Je zou het terrein van de beeldende mogelijkheden kunnen vergelijken met het schaakspel, ook een bezigheid die zich in de loop van eeuwen heeft ontwikkeld. Die ontwikkeling vond plaats in de regels. Met elke andere afspraak veranderde het spel, en moesten de spelers daaraan wennen. Er bestaan nog steeds, in het bijzonder in Oost-Azië, meerdere vormen van schaken.

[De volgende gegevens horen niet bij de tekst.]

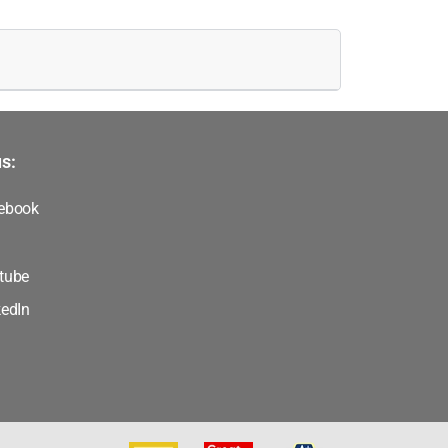
s:
ebook
tube
kedIn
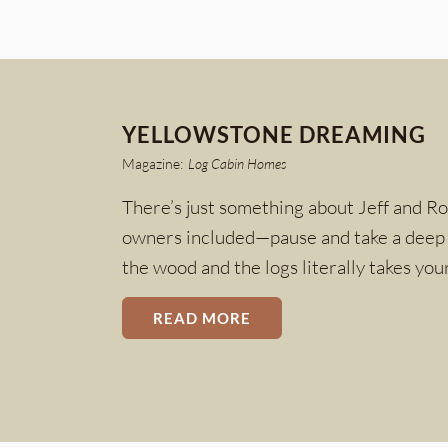
YELLOWSTONE DREAMING
Magazine:
Log Cabin Homes
There’s just something about Jeff and R
owners included—pause and take a deep b
the wood and the logs literally takes yo
READ MORE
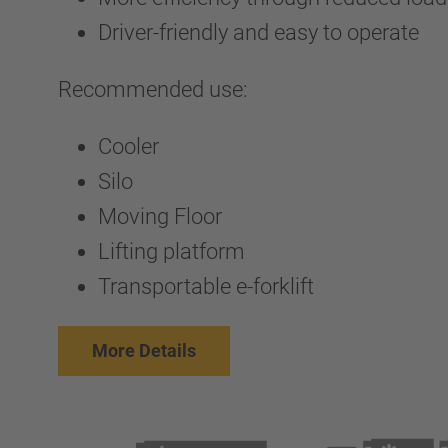
Driver-friendly and easy to operate
Recommended use:
Cooler
Silo
Moving Floor
Lifting platform
Transportable e-forklift
More Details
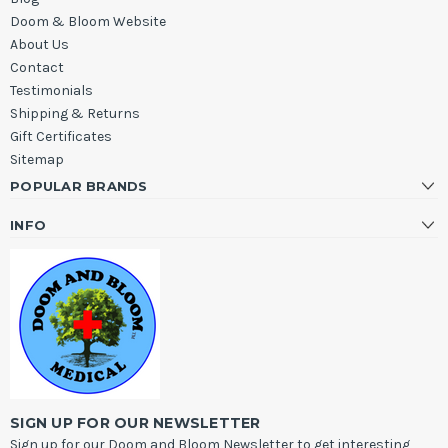
Doom & Bloom Website
About Us
Contact
Testimonials
Shipping & Returns
Gift Certificates
Sitemap
POPULAR BRANDS
INFO
SIGN UP FOR OUR NEWSLETTER
Sign up for our Doom and Bloom Newsletter to get interesting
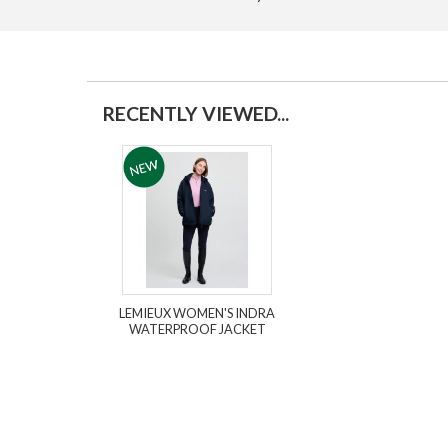
RECENTLY VIEWED...
LEMIEUX WOMEN'S INDRA
WATERPROOF JACKET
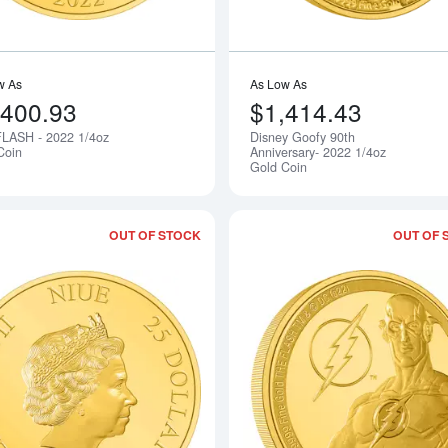
w As
As Low As
,400.93
$1,414.43
LASH - 2022 1/4oz
Disney Goofy 90th
Notify Me
Coin
Anniversary- 2022 1/4oz
Gold Coin
OUT OF STOCK
OUT OF 
Read more aboutTHE LORD OF THE RI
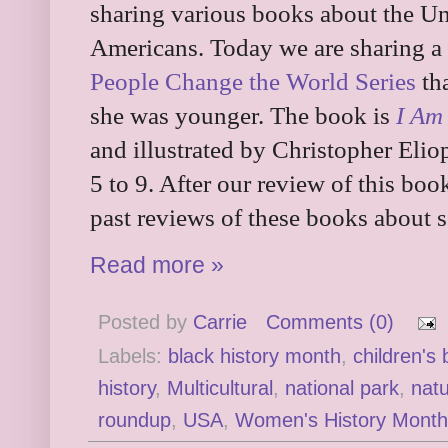
sharing various books about the U
Americans. Today we are sharing 
People Change the World Series
tha
she was younger. The book is
I Am
and illustrated by Christopher Elio
5 to 9. After our review of this boo
past reviews of these books about
Read more »
Posted by
Carrie
Comments (0)
Labels:
black history month
,
children's
history
,
Multicultural
,
national park
,
nat
roundup
,
USA
,
Women's History Month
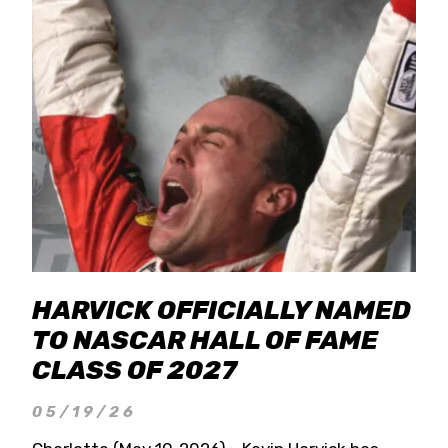
HARVICK OFFICIALLY NAMED
TO NASCAR HALL OF FAME
CLASS OF 2027
05/19/26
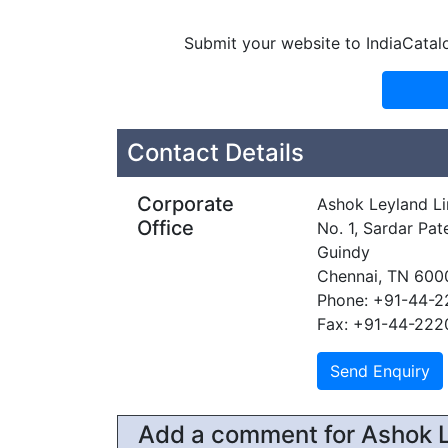
Submit your website to IndiaCatal
Contact Details
Corporate
Ashok Leyland L
Office
No. 1, Sardar Pat
Guindy
Chennai, TN 600
Phone: +91-44-
Fax: +91-44-222
Add a comment for Ashok L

Misschien worden er ergens op de wereld nog nieuwe regels bedacht. In het Westen in elk geval niet: daar heeft zich in de vorige eeuw het schaken gestabiliseerd. Met de vierenzestig velden, de tweeëndertig stukken en de vastgelegde afspraken moeten de spelers het doen. Klagen de schakers nu dat dit te krap is voor hun fantasie en zeuren zij dat de regels nodig verruimd moeten worden? Daar hoor ik nooit iets over. Wel hebben ze er moeite mee om over te schakelen van Chinees naar Europees schaken of omgekeerd. Begrijpelijk. Maar binnen elk bestaand systeem zijn ze tevreden.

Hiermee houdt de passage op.